Le vieillissement de la population en est un autre facteur. La dernière période de la vie n’est en effet pas celle des projets, de l’entreprise, ni même de beaucoup de consommation, en de dehors du médical. La santé devient une préoccupation qui conditionne les comportements de consommation et les modère.

La surabondance des normes et des interdits freine la consommation et décourage l’investissement.

Des contraintes physiques pèsent sur la consommation : confinement bien-sûr mais aussi fermetures de frontières, difficulté de transport, insécurité…

Il existe aussi des contraintes de temps : le travail, les transports, les médias et la bureaucratisation de la vie courante ; les préoccupations santé comptent également de ce point de vue.

Le développement des loisirs numériques prend un temps considérable qui n’est plus disponible pour d’autres consommations sans pour autant absorber une fraction importante du PIB, en particulier dans le cadre national.

Mais surtout des préoccupations écologiques et des aspirations nouvelles entraînent un regard nouveau sur la consommation et l’orientent vers la modération, la réparation, le recyclage.
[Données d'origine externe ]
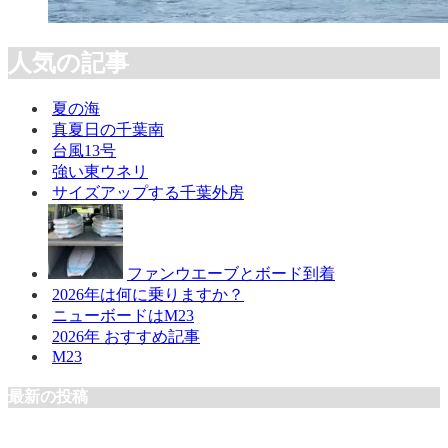
人気の記事
夏の海
真夏日の千葉南
台風13号
強い東ウネリ
サイズアップする千葉外房
ファンウエーブとボード到着
2026年は何に乗りますか？
ニューボードはM23
2026年 おすすめ記事
M23
最新の投稿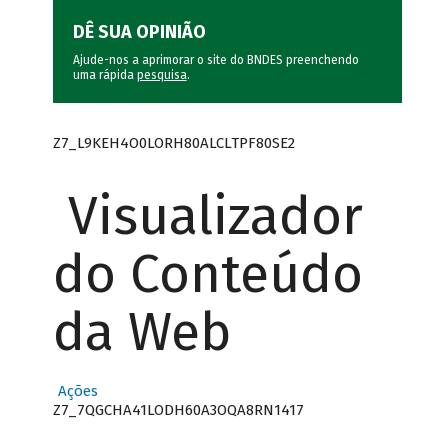
DÊ SUA OPINIÃO
Ajude-nos a aprimorar o site do BNDES preenchendo
uma rápida
pesquisa
.
Z7_L9KEH4O0LORH80ALCLTPF80SE2
Visualizador
do Conteúdo
da Web
Ações
Z7_7QGCHA41LODH60A3OQA8RN1417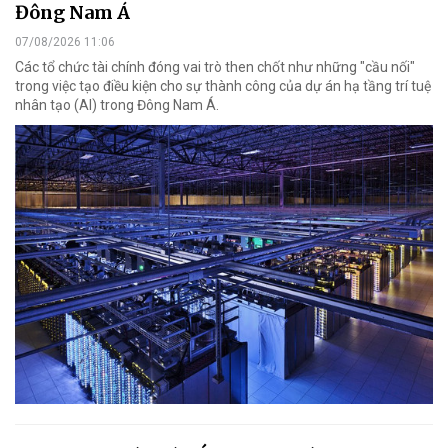
Đông Nam Á
07/08/2026 11:06
Các tổ chức tài chính đóng vai trò then chốt như những "cầu nối"
trong việc tạo điều kiện cho sự thành công của dự án hạ tầng trí tuệ
nhân tạo (AI) trong Đông Nam Á.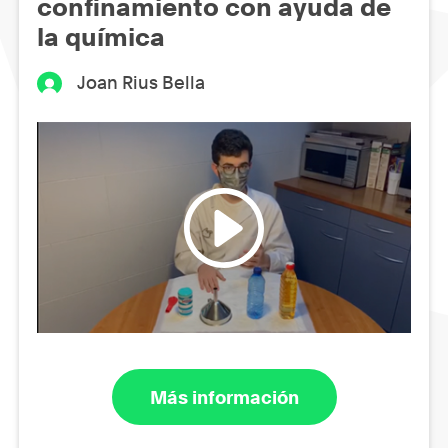
confinamiento con ayuda de
la química
Joan Rius Bella
Más información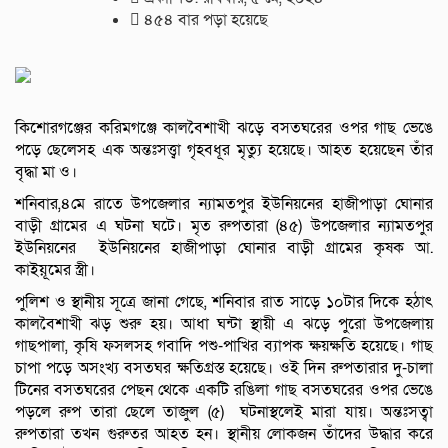
৪৫৪ বার পড়া হয়েছে
কিশোরগঞ্জের করিমগঞ্জে কালবৈশাখী ঝড়ে বসতঘরের ওপর গাছ ভেঙে
পড়ে ছেলেসহ এক অন্তঃসত্ত্বা গৃহবধূর মৃত্যু হয়েছে। আহত হয়েছেন তাঁর
বৃদ্ধা মা ও।
শনিবার,৪মে রাতে উপজেলার ন্যামতপুর ইউনিয়নের হাজীপাড়া ঘোনার
বাড়ী গ্রামের এ ঘটনা ঘটে।
মৃত রুপতারা (৪৫) উপজেলার ন্যামতপুর
ইউনিয়নের
ইউনিয়নের হাজীপাড়া ঘোনার বাড়ী গ্রামের কৃষক আ.
কাইয়ূমের স্ত্রী।
পুলিশ ও স্থানীয় সূত্রে জানা গেছে, শনিবার রাত সাড়ে ১০টার দিকে হঠাৎ
কালবৈশাখী ঝড় শুরু হয়। আধা ঘন্টা স্থায়ী এ ঝড়ে পুরো উপজেলায়
গাছপালা, কৃষি ফসলসহ গবাদি পশু-পাখির ব্যাপক ক্ষয়ক্ষতি হয়েছে। গাছ
চাপা পড়ে অসংখ্য বসতঘর ক্ষতিগ্রস্ত হয়েছে। ওই দিন রুপতারার দু-চালা
টিনের বসতঘরের পেছন থেকে একটি রঙিলা গাছ বসতঘরের ওপর ভেঙে
পড়লে রুপ তারা ছেলে তাজুল (৫) ঘটনাস্থলেই মারা যায়। অন্তঃসত্বা
রুপতারা তখন গুরুতর আহত হন। স্থানীয় লোকজন তাঁদের উদ্ধার করে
L’économie classique postule que les besoins humains ne sont jamais satisfaits et que l’argent disponible est normalement dépensé en faveur de la consommation, directement ou indirectement, à travers l’investissement qui permettra d’alimenter celle-ci.

Ce n’est vrai que pour la fraction de la population dont les besoins ne sont pas satisfaits. Sauf transfert de pouvoir d’achat en sa faveur dans le cadre d’un marché national isolé, la recherche d’un nouvel équilibre va imposer à la science économique  d’expliquer comment mobiliser les forces productives quand les uns n’ont pas d’argent et les autres n’ont plus de besoins ou d’envies. Le renouvellement de l’offre grâce à l’innovation peut élargir marginalement cette dernière contrainte, mais la concentration des moyens financiers entre un nombre limité de mains finit par retirer son pouvoir à l’argent.